Sizes of tensors must match except in dimension 1. Expected size 8 but got size 4 for tensor number 1 in the list.

TencentARC / PhotoMaker

PhotoMaker [CVPR 2024]

https://photo-maker.github.io/

Other

9.32k stars 744 forks source link

Sizes of tensors must match except in dimension 1. Expected size 8 but got size 4 for tensor number 1 in the list. #182

Open canrly opened 2 weeks ago

canrly commented 2 weeks ago

[Debug] Generate image using aspect ratio [Instagram (1:1)] => 1024 x 1024 Start inference... [Debug] Prompt: instagram photo, portrait photo of a woman img, colorful, perfect face, natural skin, hard shadows, film grain, [Debug] Neg Prompt: (asymmetry, worst quality, low quality, illustration, 3d, 2d, painting, cartoons, sketch), open mouth 10

Traceback (most recent call last): /photomaker/model.py", line 49, in fuse_fn stacked_id_embeds = torch.cat([prompt_embeds, id_embeds], dim=-1) last line Sizes of tensors must match except in dimension 1. Expected size 8 but got size 4 for tensor number 1 in the list.

rudy2steiner commented 2 weeks ago

met the same issue

channyi commented 2 weeks ago

codewritz-yuri commented 2 weeks ago

zhenhua22 commented 2 weeks ago

same issue

YIYANGCAI commented 1 week ago

I found out why prompt_embeds's dim zero is always 2 times of id_embeds. This is because the num_tokens = 2. Could anyone give a hint of this parameter's correspondence in the original paper?

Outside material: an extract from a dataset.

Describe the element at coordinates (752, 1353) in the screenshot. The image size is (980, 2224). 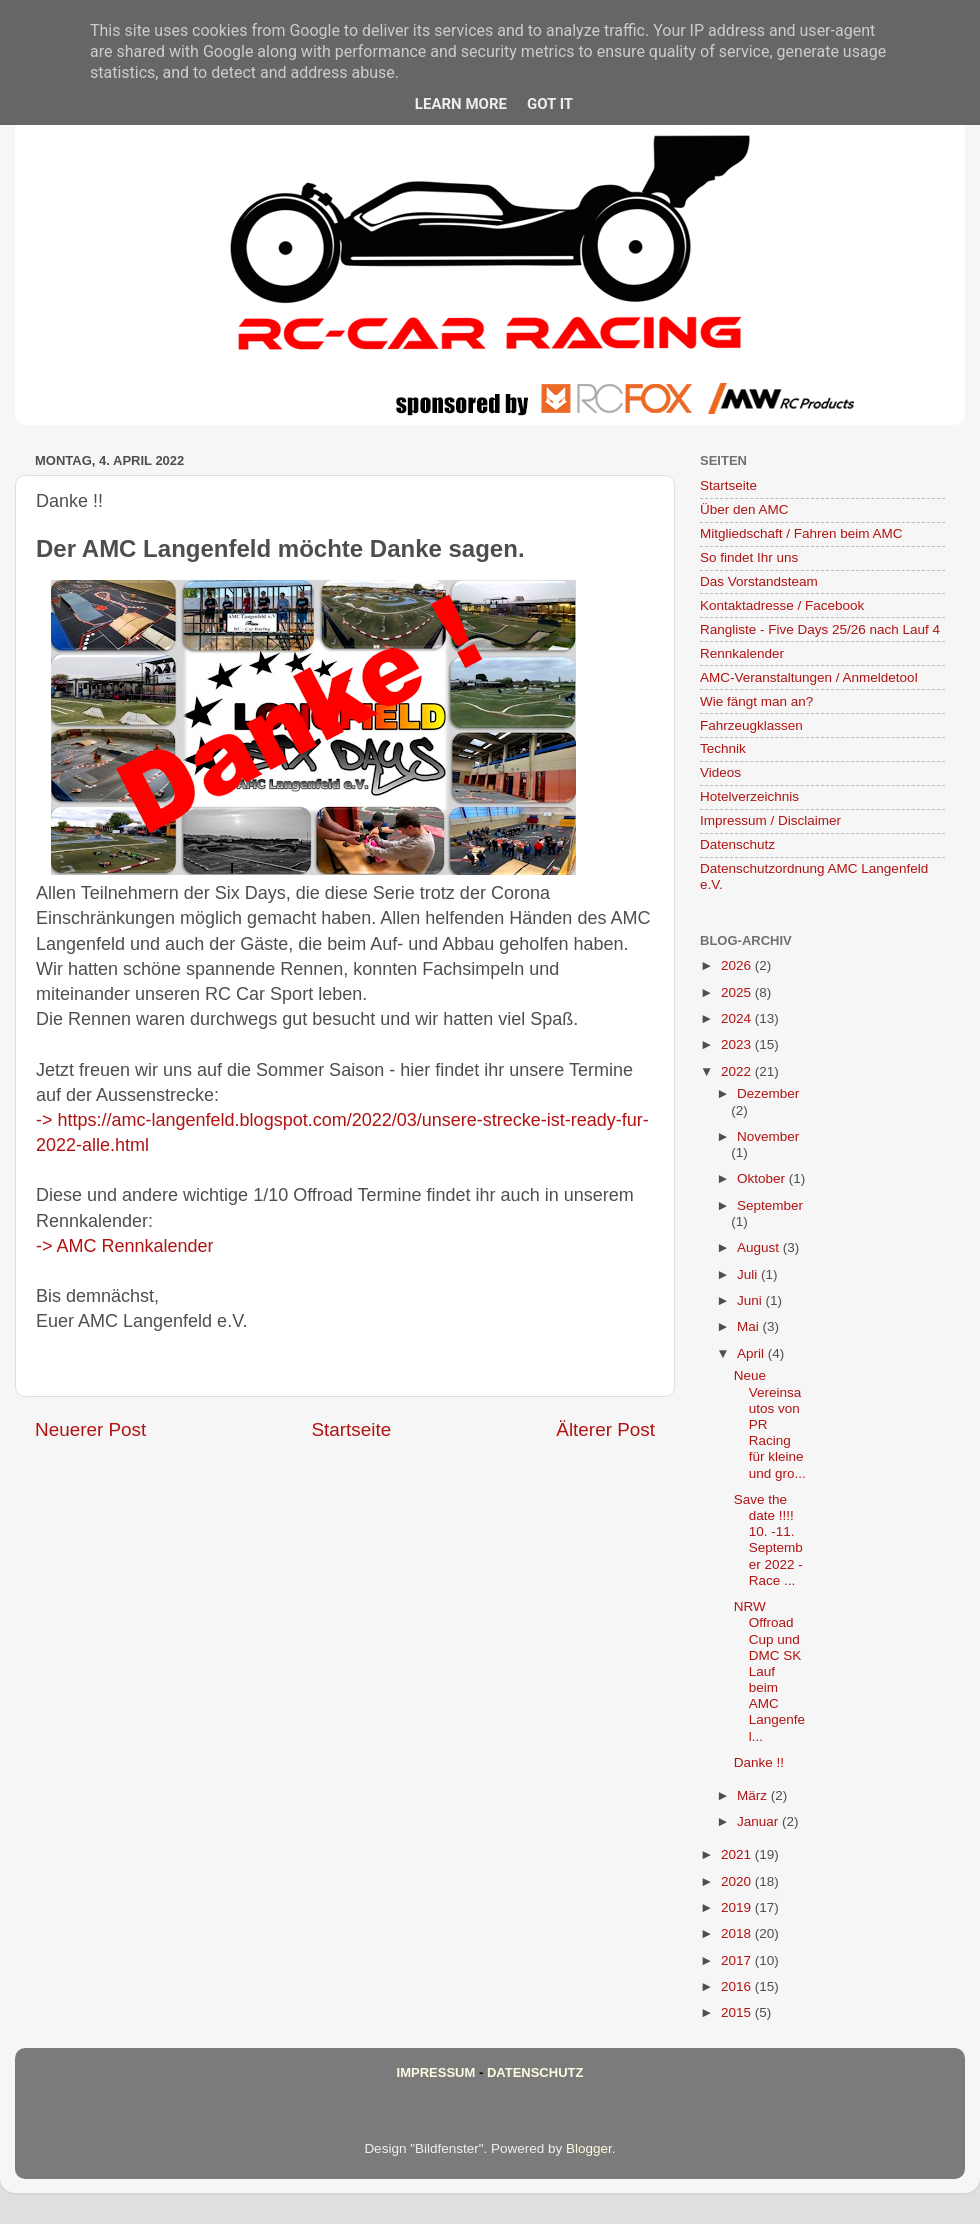 I see `April` at that location.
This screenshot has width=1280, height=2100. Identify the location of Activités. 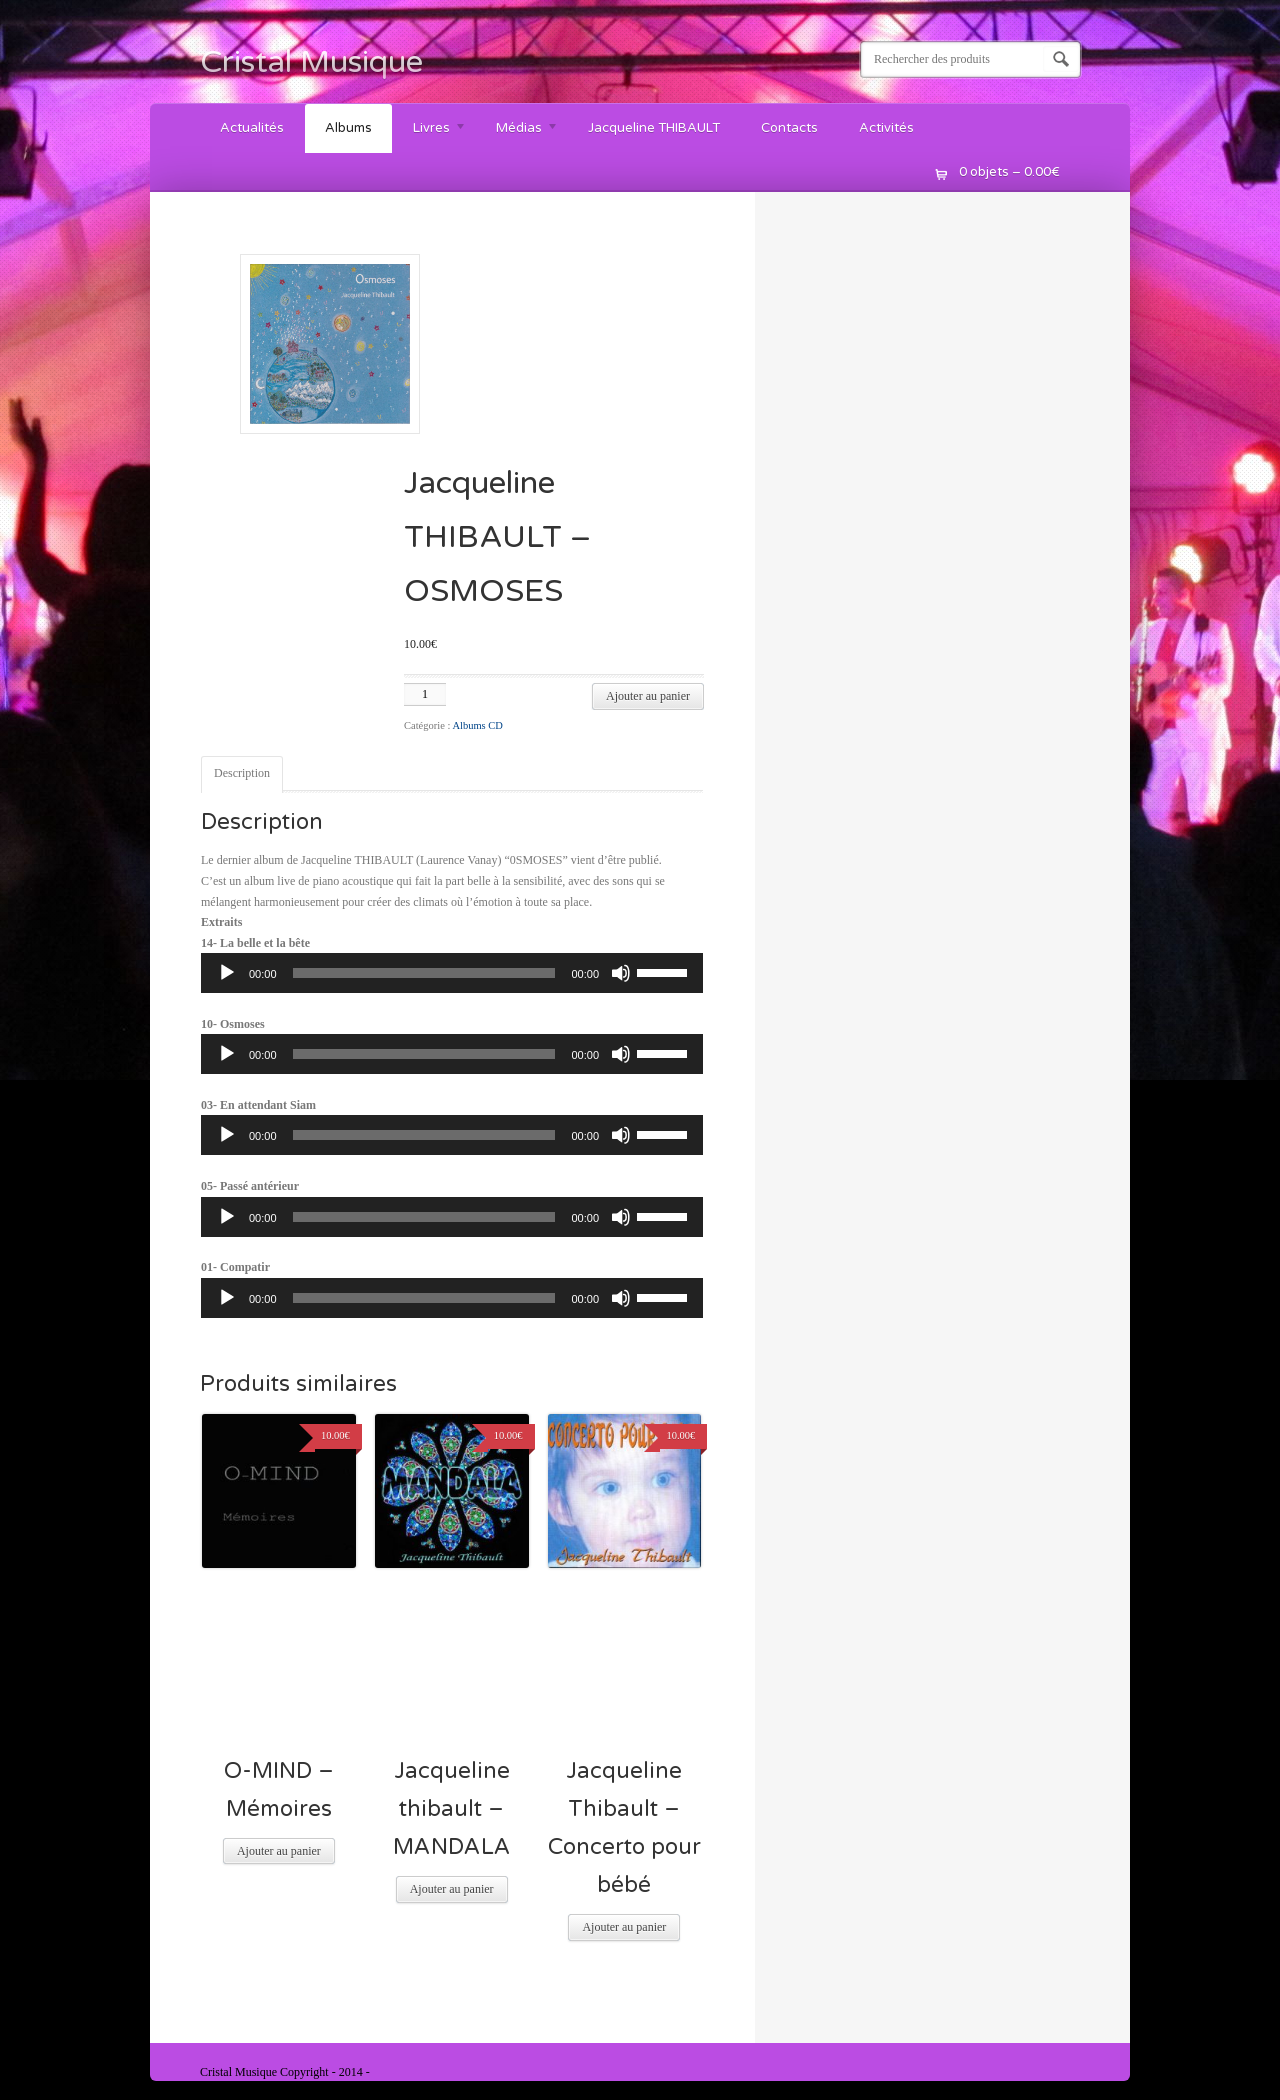 (886, 128).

I think according its original paper's stacking strategy, shouldn't the prompt_embeds be calculated out of the expansion of the embedding of token of "man" or "woman" ([1x2048]) to [id_num x 2048], and be concated with id_embeds to be [id_num, 4096] then be processed by MLPs? However, in the code's implementation, prompt_embeds are sliced from the original text_embedding with the length of (id_num * num_token).